Wie auch immer, da es ein Briefpapier ist, nehme ich mal an dass das irgendwann mal gedruckt werden wird, drum ist jpg oder gif schon mal kein guter plan.

Freistellungspfade kann man im Photoshop in jedem Format erstellen, einen Beschneidungspfad (also ein Pfad er alles Ausserhalb des Pfades auf "Unsichtbar" stellt) macht am meisten Sinn in einem eps.
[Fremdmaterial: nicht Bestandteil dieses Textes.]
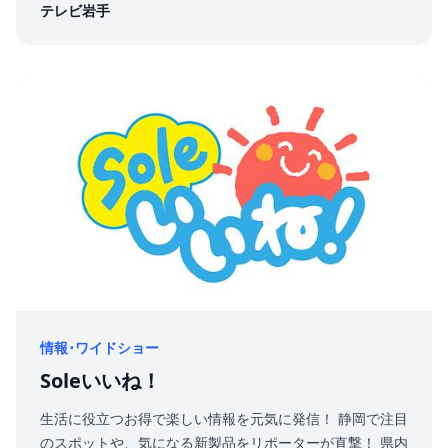
テレビ岩手
情報･ワイドショー
Soleいいね！
生活に役立つお得で楽しい情報を元気に発信！ 静岡で注目
のスポットや、気になる新製品をリポーターが直撃！ 県内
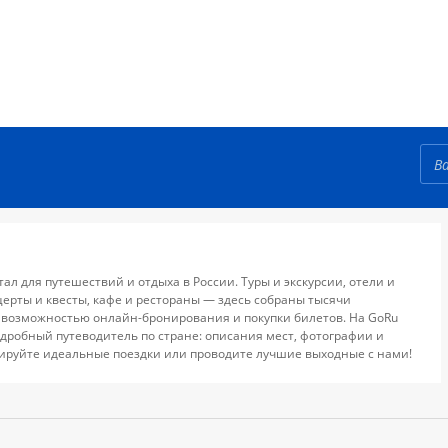
тал для путешествий и отдыха в России. Туры и экскурсии, отели и
церты и квесты, кафе и рестораны — здесь собраны тысячи
 возможностью онлайн-бронирования и покупки билетов. На GoRu
дробный путеводитель по стране: описания мест, фотографии и
ируйте идеальные поездки или проводите лучшие выходные с нами!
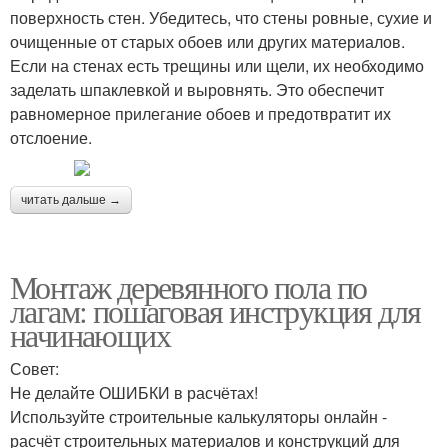
поверхность стен. Убедитесь, что стены ровные, сухие и
очищенные от старых обоев или других материалов.
Если на стенах есть трещины или щели, их необходимо
заделать шпаклевкой и выровнять. Это обеспечит
равномерное прилегание обоев и предотвратит их
отслоение.
читать дальше →
Монтаж деревянного пола по
лагам: пошаговая инструкция для
начинающих
Совет:
Не делайте ОШИБКИ в расчётах!
Используйте строительные калькуляторы онлайн -
расчёт строительных материалов и конструкций для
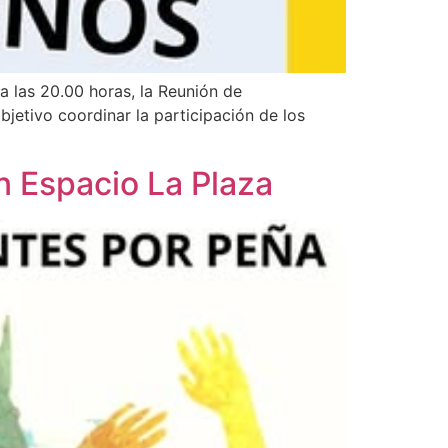
a las 20.00 horas, la Reunión de
jetivo coordinar la participación de los
 Espacio La Plaza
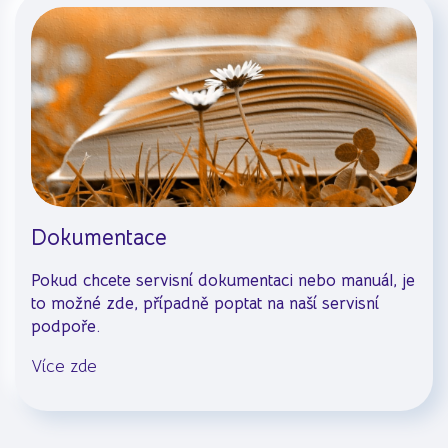
Dokumentace
Pokud chcete servisní dokumentaci nebo manuál, je
to možné zde, případně poptat na naší servisní
podpoře.
Více zde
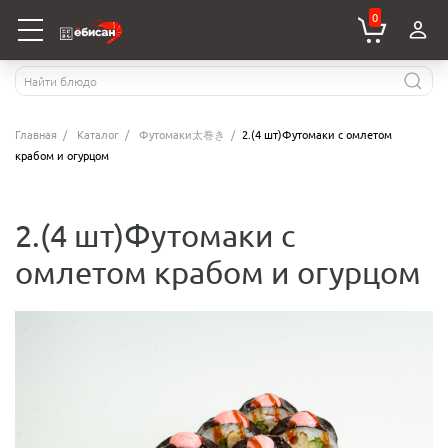
0
Главная
Каталог
Футомаки太巻き
2.(4 шт)Футомаки с омлетом
крабом и огурцом
2.(4 шт)Футомаки с
омлетом крабом и огурцом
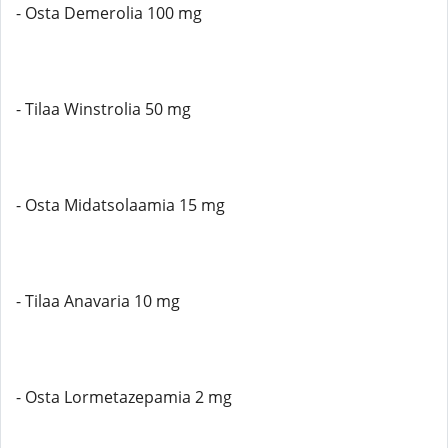
- Osta Demerolia 100 mg
- Tilaa Winstrolia 50 mg
- Osta Midatsolaamia 15 mg
- Tilaa Anavaria 10 mg
- Osta Lormetazepamia 2 mg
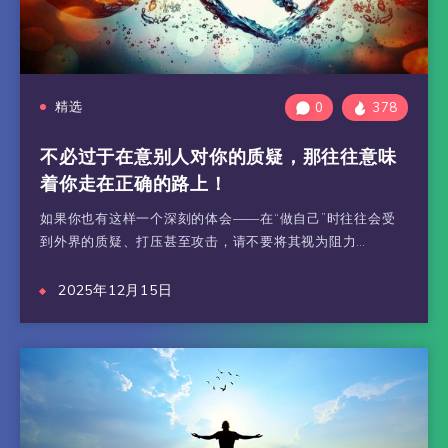
精选
0
378
不必过于在意别人对你的质疑，那往往意味
着你走在正确的路上！
如果你也有这样一个深刻的体会——在“做自己”时往往会受
到外界的质疑、打压甚至攻击，请不要将其视为阻力…
2025年12月15日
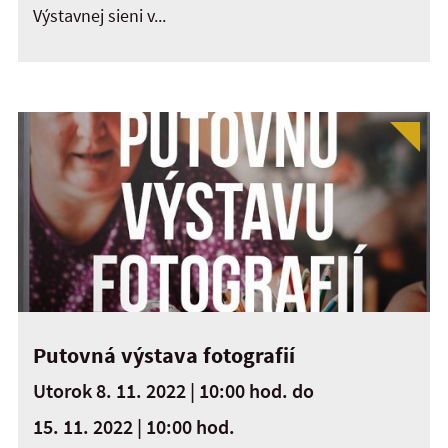
Výstavnej sieni v...
Putovná výstava fotografií
Utorok 8. 11. 2022 | 10:00 hod.
do
15. 11. 2022 | 10:00 hod.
eps heißt "encapsulatet post script"
post script ist eine Verschlüsselungsform die Verktordaten verarbeitet
ein Pfad besteht aus Vektoren
illustrator ist ein Vektorprogram.
photoshop ist ein pixelorientiertes Programm
ABER, wenn in photoshop ein Bild als eps gespeichert wir werden die Vektordaten mitverarbeitet - laienhaft gesagt entsteht eine Mischform aus Pixel und Vektordaten.

von der Theorie also zur Praxis:
Du erstellst einen Freistellungspfad in deiner Datei in Photoshop
Du wandelst diesen in einen Beschneidungspfad an (in der Pfadpalette im Menü)
Due speicherst dieses als eps

Du plazierst es in Illustrator und bettest es ein (einbetten deswegen, weil es bei der Ausgabe sonst Schwierigkeiten mit deinen Tranparenzen geben kann)

Dann sollte dein Hintergrund weg sein

Gruß vel


----------



## thoska (31. Oktober 2004)

Hallöchen Ihr beiden, 

ich danke euch wirklich für eure Hilfe, habs mit beiden Lösungen hinbekommen.


----------



## velvetDarkness (2. November 2004)

freut mich dass ich helfen konnte


----------